The interventions evaluated in each of these previous studies entail care outside of general practice by, for example, commissioning ‘a new service to work in a complementary way with existing primary and secondary care services’ [81]. Treatment effects are achieved via a change in practitioner rather than a change in clinical practice (behaviour change). Such an approach may not be suited to all settings. The economic evaluation to be conducted alongside the IRIS trial will be the first to estimate the costs and benefits associated with changing clinical practice within the existing and dominant model of primary care in Australia to improve the adherence of general practitioners to recommended behaviours for the detection and diagnosis of dementia.

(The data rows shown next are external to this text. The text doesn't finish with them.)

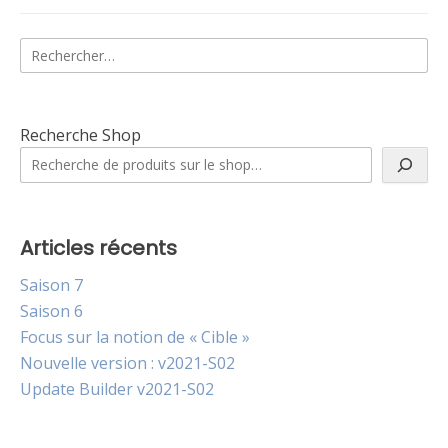
Rechercher :
Recherche Shop
Articles récents
Saison 7
Saison 6
Focus sur la notion de « Cible »
Nouvelle version : v2021-S02
Update Builder v2021-S02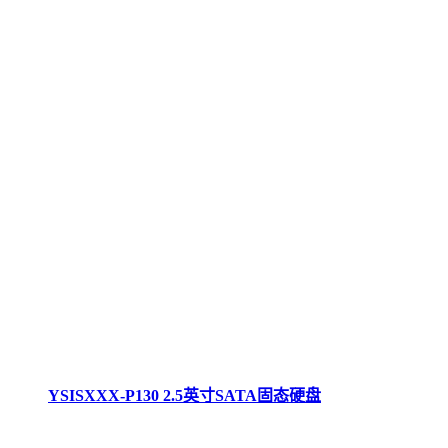
YSISXXX-P130 2.5英寸SATA固态硬盘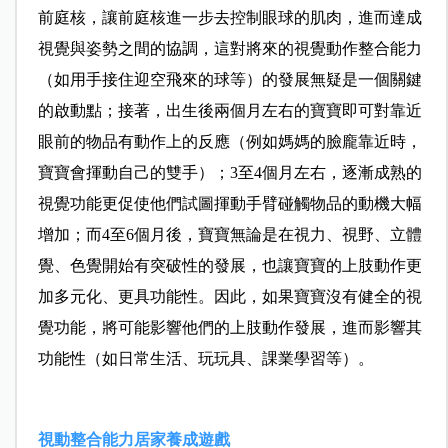
前庭核，讓前庭核進一步去控制眼球的肌肉，進而達成
視覺與姿勢之間的協調，這對將來的視覺動作整合能力
（如用手接住迎空飛來的球等）的發展無疑是一個關鍵
的啟動點；接著，出生後兩個月左右的寶寶即可對靠近
眼前的物品有動作上的反應（例如媽媽的臉龐靠近時，
寶寶會揮動自己的雙手）；3至4個月左右，逐漸成熟的
視覺功能更促使他們試圖揮動手臂碰觸物品的動機大幅
增加；而4至6個月後，寶寶無論是在視力、視野、立體
覺、色覺開始有突破性的發展，也讓寶寶的上肢動作更
加多元化、更具功能性。因此，如果寶寶沒有健全的視
覺功能，將可能影響他們的上肢動作發展，進而影響其
功能性（如日常生活、玩玩具、課業學習等）。
視動整合能力居家養成遊戲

Specifically, cost effectiveness analyses will be conducted alongside the IRIS C-RT to quantify the additional costs (savings) and improvements in adherence to the CPG arising from delivery of the IRIS implementation intervention, compared with passive dissemination of the CPG. Evaluation of costs and health gains arising from delivery of the intervention (ex post of development of the implementation intervention) will be informative to policy-makers and hospital administrators considering a wider roll-out of the IRIS implementation intervention [82]. Secondary aims will be to determine whether the incremental treatment costs of the IRIS intervention are offset by reductions in health service expenditure within the trial period (i.e., whether implementation is cost-saving as compared with existing practice), and to determine whether the IRIS intervention dominates existing practice (i.e., less costly but no less effective). The time horizons for inclusion of relevant costs and consequences for the trial-based evaluation described here will be limited to the period of follow-up of participants in cohorts 1 and 2 (nine months post-delivery of the intervention).

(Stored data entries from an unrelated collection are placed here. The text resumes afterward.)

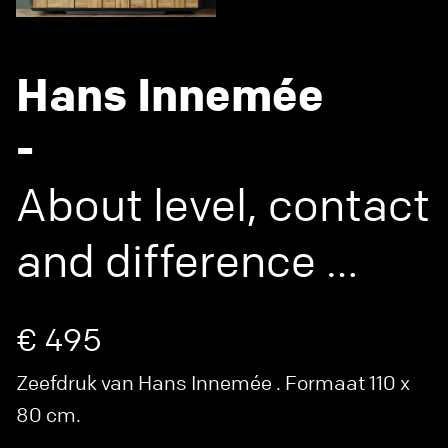
Hans Innemée
-
About level, contact
and difference …
€ 495
Zeefdruk van Hans Innemée . Formaat 110 x
80 cm.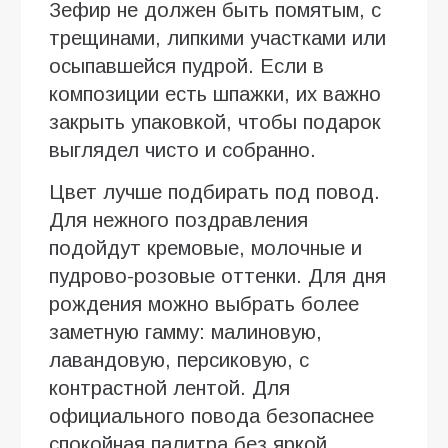
Зефир не должен быть помятым, с
трещинами, липкими участками или
осыпавшейся пудрой. Если в
композиции есть шпажки, их важно
закрыть упаковкой, чтобы подарок
выглядел чисто и собранно.
Цвет лучше подбирать под повод.
Для нежного поздравления
подойдут кремовые, молочные и
пудрово-розовые оттенки. Для дня
рождения можно выбрать более
заметную гамму: малиновую,
лавандовую, персиковую, с
контрастной лентой. Для
официального повода безопаснее
спокойная палитра без яркой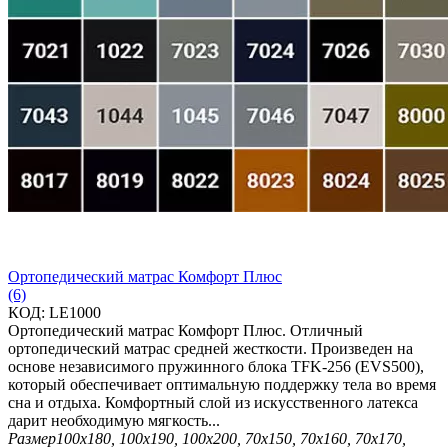
Ортопедический матрас Комфорт Плюс
(6)
КОД:
LE1000
Ортопедический матрас Комфорт Плюс. Отличный
ортопедический матрас средней жесткости. Произведен на
основе независимого пружинного блока TFK-256 (EVS500),
который обеспечивает оптимальную поддержку тела во время
сна и отдыха. Комфортный слой из искусственного латекса
дарит необходимую мягкость...
Размер
100х180, 100х190, 100х200, 70х150, 70х160, 70х170,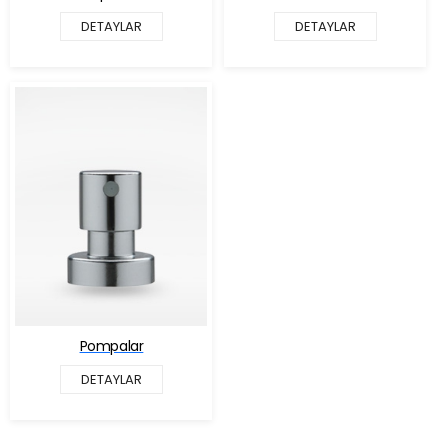
DETAYLAR
DETAYLAR
Pompalar
DETAYLAR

The economic evaluation alongside the IRIS C-RT will take a health sector perspective in identifying, measuring and valuing costs and consequences within the time horizon. The time horizon for the IRIS trial necessarily excludes costs and consequences beyond the short-run effects observable in the trial excepting insofar as they are reflected in adherence to the key-recommendations of the CPG. In addition, we exclude some dimensions of adherence not captured by the primary effectiveness outcomes. Research and evaluation costs will be excluded except where they might plausibly contribute to a clinically significant treatment effect. Costs common and invariant to both intervention and control groups (e.g., costs associated with development and standard dissemination of the guideline) will not be explicitly calculated for the incremental analysis described here. Finally, some cost categories unlikely to produce clinically and economically significant variation in incremental cost will be excluded (e.g., opportunity cost of patient time while attending treatment) to simplify our analysis [83].

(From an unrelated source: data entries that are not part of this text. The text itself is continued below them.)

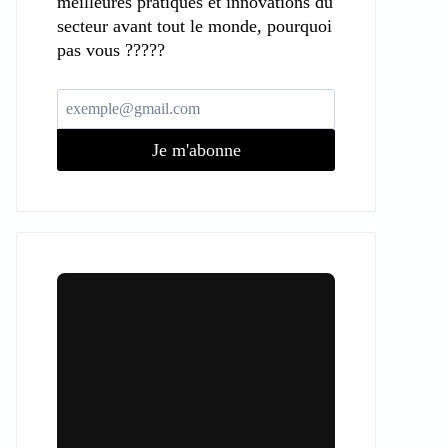
meilleures pratiques et innovations du
secteur avant tout le monde, pourquoi
pas vous ?????
Je m'abonne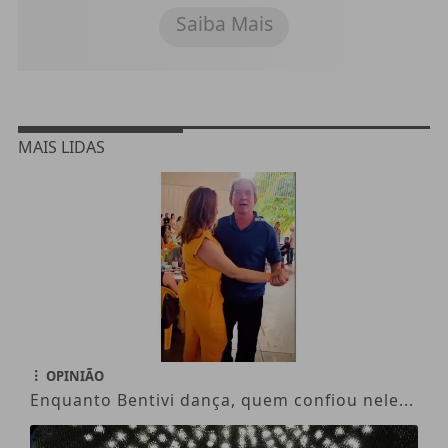
Saiba Mais
MAIS LIDAS
OPINIÃO
Enquanto Bentivi dança, quem confiou nele...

Additional methods for the economic evaluation alongside the IRIS trial including methods for the identification, measurement and valuation of outcomes and resource use are described in Additional file 3 – IRIS additional methods for the economic evaluation. Results from the economic evaluation alongside the IRIS trial will be expressed as: additional costs (savings) per additional patient assessed using MMSE and additional costs (savings) per additional patient receiving depression assessment using validated scale.

Publication policy

The results from the trial will be published regardless of the outcome. Reporting of this trial will adhere to the relevant, and most up-to-date, CONSORT (Consolidated Standards of Reporting Trials) statement [84] and its relevant extensions [65, 85, 86].

Ethical review

Ethical approval for this trial was obtained from the Monash University Human Research Ethics Committee (CF11/0727 – 2011000192, CF09/3631 - 2009001968). The investigators will ensure that the trial is conducted in compliance with this protocol and the Australian National Statement on Ethical Conduct in Human Research [87].